ACTIVITY ▸
Check every line in the records below for the word "each" and report how many have it, nothing more.

** SUPPLIED RECORDS follows **

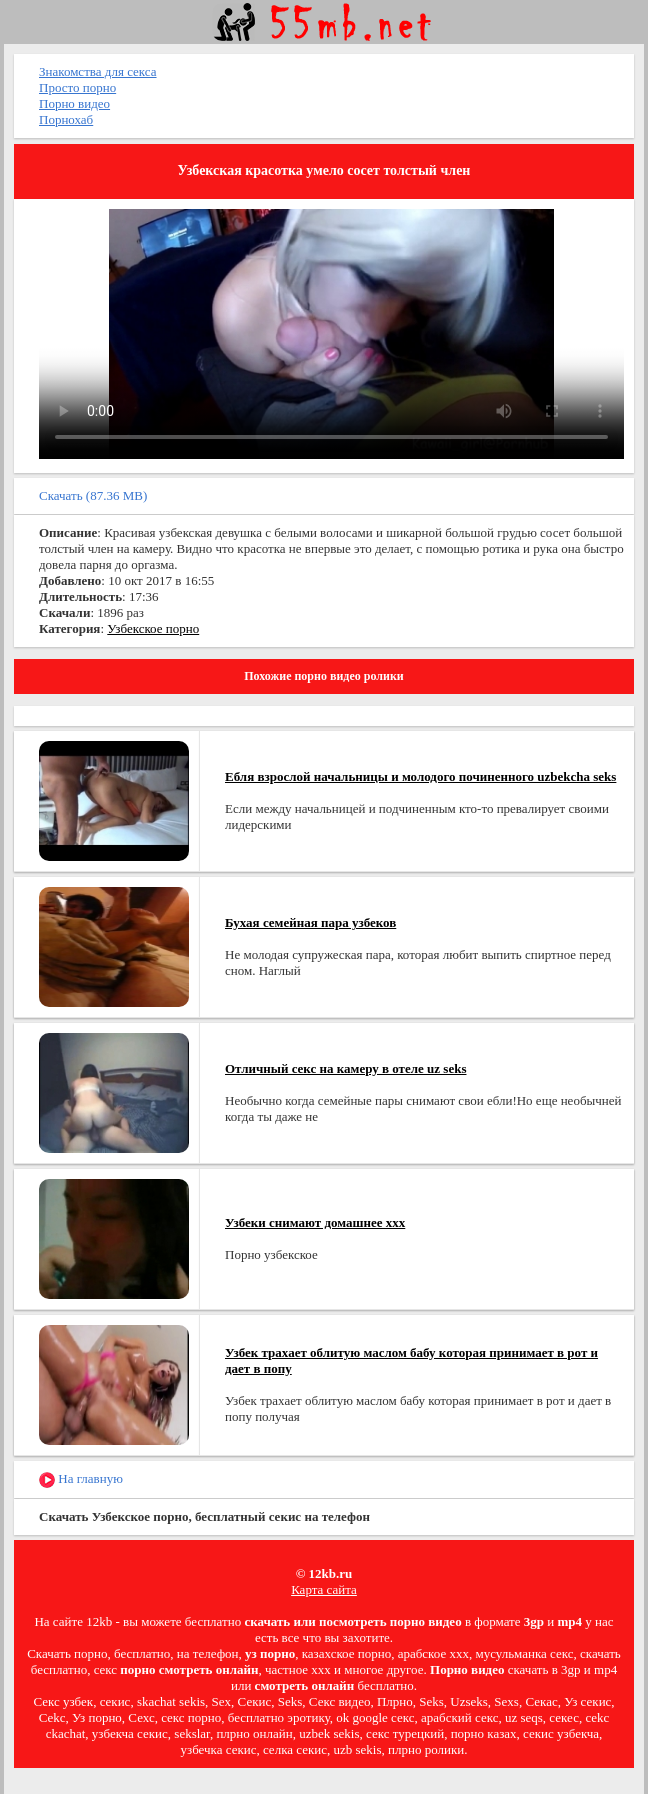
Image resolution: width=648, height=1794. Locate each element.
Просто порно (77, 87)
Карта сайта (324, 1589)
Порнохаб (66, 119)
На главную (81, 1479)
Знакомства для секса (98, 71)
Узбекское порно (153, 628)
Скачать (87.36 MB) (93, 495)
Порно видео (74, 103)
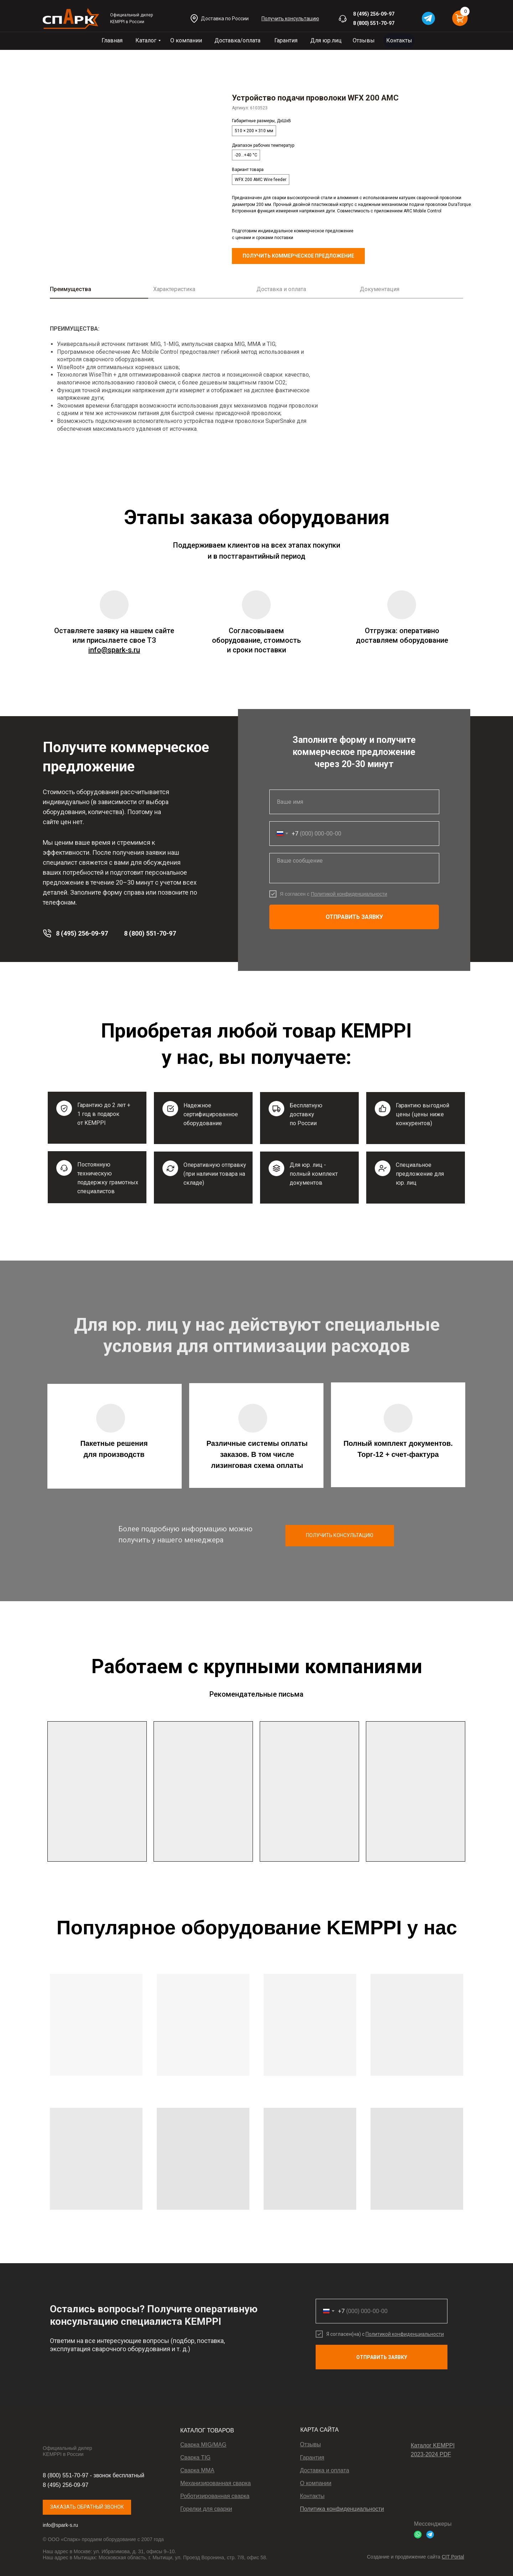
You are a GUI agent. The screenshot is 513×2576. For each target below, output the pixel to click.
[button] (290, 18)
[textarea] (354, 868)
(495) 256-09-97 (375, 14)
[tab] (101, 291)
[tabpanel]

** End of SUPPLIED RECORDS **

RESULT OF THE EXERCISE ▸
2